Debs swallowed the ice, but frowned at Chutsky anyway. “I’m okay,” she said, which was certainly a bit of an exaggeration. The ice seemed to help a little, and when she spoke again, her voice did not sound quite so much like a rat-tail file on an old doorknob. “Dexter,” she said, and the sound of it was unnaturally loud, as if she was shouting in church. She shook her head slightly and, to my great amazement, I saw a tear roll out of the corner of her eye—something I had not seen from her since she was twelve. It slid across her cheek and down onto the pillow, where it disappeared.

“Shit,” she said. “I feel so totally…” Her hand fluttered feebly, the one that Chutsky was not holding.

“You should,” I said. “You were practically dead.”
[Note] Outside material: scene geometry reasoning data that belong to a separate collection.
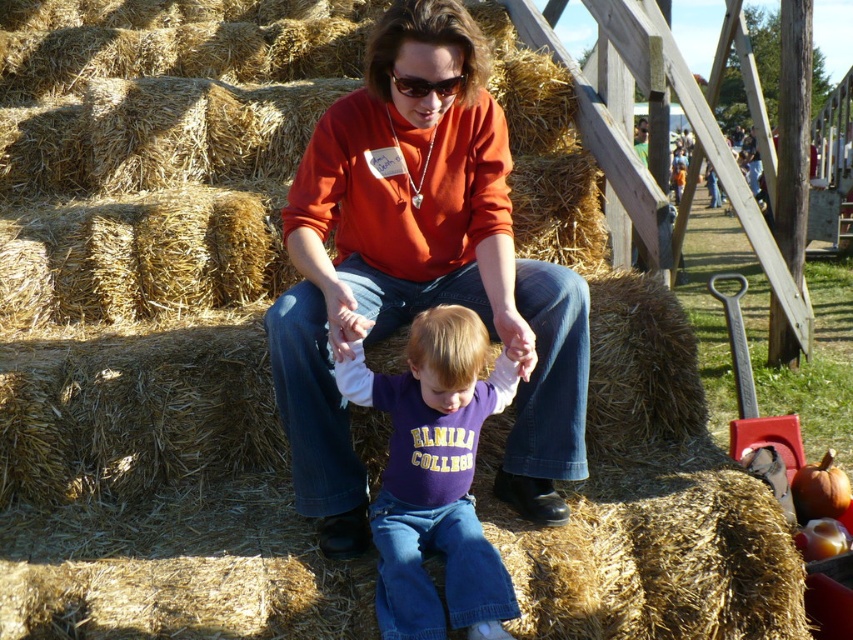 You are a photographer at the festival and want to take a picture of the purple cotton shirt at center and the matte black sunglasses at center. Which object is located to the left of the other?

The purple cotton shirt at center is positioned on the left side of matte black sunglasses at center.

You are a photographer at the festival and want to take a portrait of the purple cotton shirt at center and the matte black sunglasses at center. Since you want to ensure both are in focus, which object should you place your focus on first to account for their height difference?

The purple cotton shirt at center is much taller than the matte black sunglasses at center, so you should focus on the purple cotton shirt at center first to ensure both are in focus. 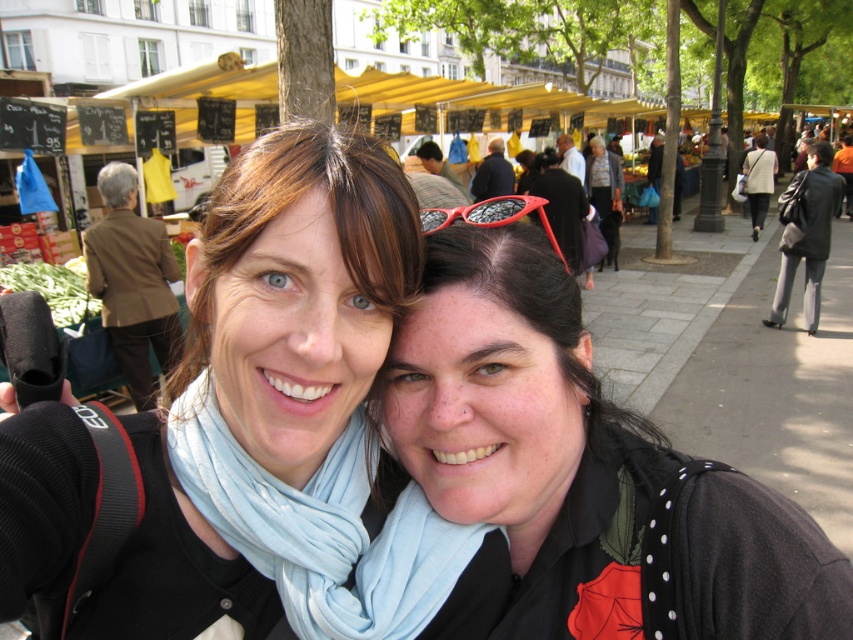 Question: Estimate the real-world distances between objects in this image. Which object is farther from the blue scarf at center?

Choices:
 (A) light blue fabric scarf at center
 (B) brown leather jacket at left

Answer: (B)

Question: Considering the real-world distances, which object is farthest from the blue scarf at center?

Choices:
 (A) matte black shirt at center
 (B) brown leather jacket at left

Answer: (B)

Question: Does blue scarf at center lie in front of matte black shirt at center?

Choices:
 (A) yes
 (B) no

Answer: (A)

Question: Among these objects, which one is farthest from the camera?

Choices:
 (A) blue scarf at center
 (B) brown leather jacket at left
 (C) matte black shirt at center
 (D) light blue fabric scarf at center

Answer: (B)

Question: Can you confirm if matte black shirt at center is positioned below light blue fabric scarf at center?

Choices:
 (A) yes
 (B) no

Answer: (B)

Question: Is matte black shirt at center bigger than light blue fabric scarf at center?

Choices:
 (A) no
 (B) yes

Answer: (B) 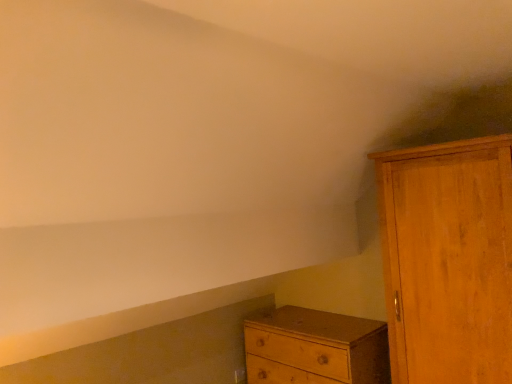 Find the location of `free space above wooden chest of drawers at lower center (from a real-world perspective)`. free space above wooden chest of drawers at lower center (from a real-world perspective) is located at coordinates (318, 325).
She lay there for a long moment, unspeaking, eyes closed, and then finally said, very softly, “I don’t want to do this anymore.”

I looked at Chutsky across Deborah; he shrugged. “Do what, Debs?” I said.

“Cops,” she said, and when I finally understood what she was saying, that she didn’t want to be a cop anymore, I was as shocked as if the moon had tried to resign.

“Deborah,” I said.

“Doesn’t make sense,” she said. “End up here … For what?” She opened her eyes and looked at me, and shook her head very slightly. “For what?” she said.

“It’s your job,” I said, and I admit it wasn’t terribly moving, but it was all I could think of under the circumstances, and I didn’t really think she wanted to hear about Truth, Justice, and the American Way.

She apparently didn’t want to hear that it was her job, either, because she just looked at me and then turned her head and closed her eyes again. “Shit,” she said.

“All right now,” said a loud and cheerful voice from the door, in a thick Bahamian accent. “Gentlemen must go.” I looked; a large and very happy nurse had come into the room and was advancing on us rapidly. “The lady must rest, which she cannot do when you are bothering her,” the nurse said. She said “boddering,” and for a second I found it so charming that I did not realize she was shooing me out.

“I just got here,” I said.

She planted herself right in front of me and crossed her arms. “Then you will save big money on parking, because you got to go now,” she said. “Come on, gentlemen,” she said, turning to face Chutsky. “Boat of you.”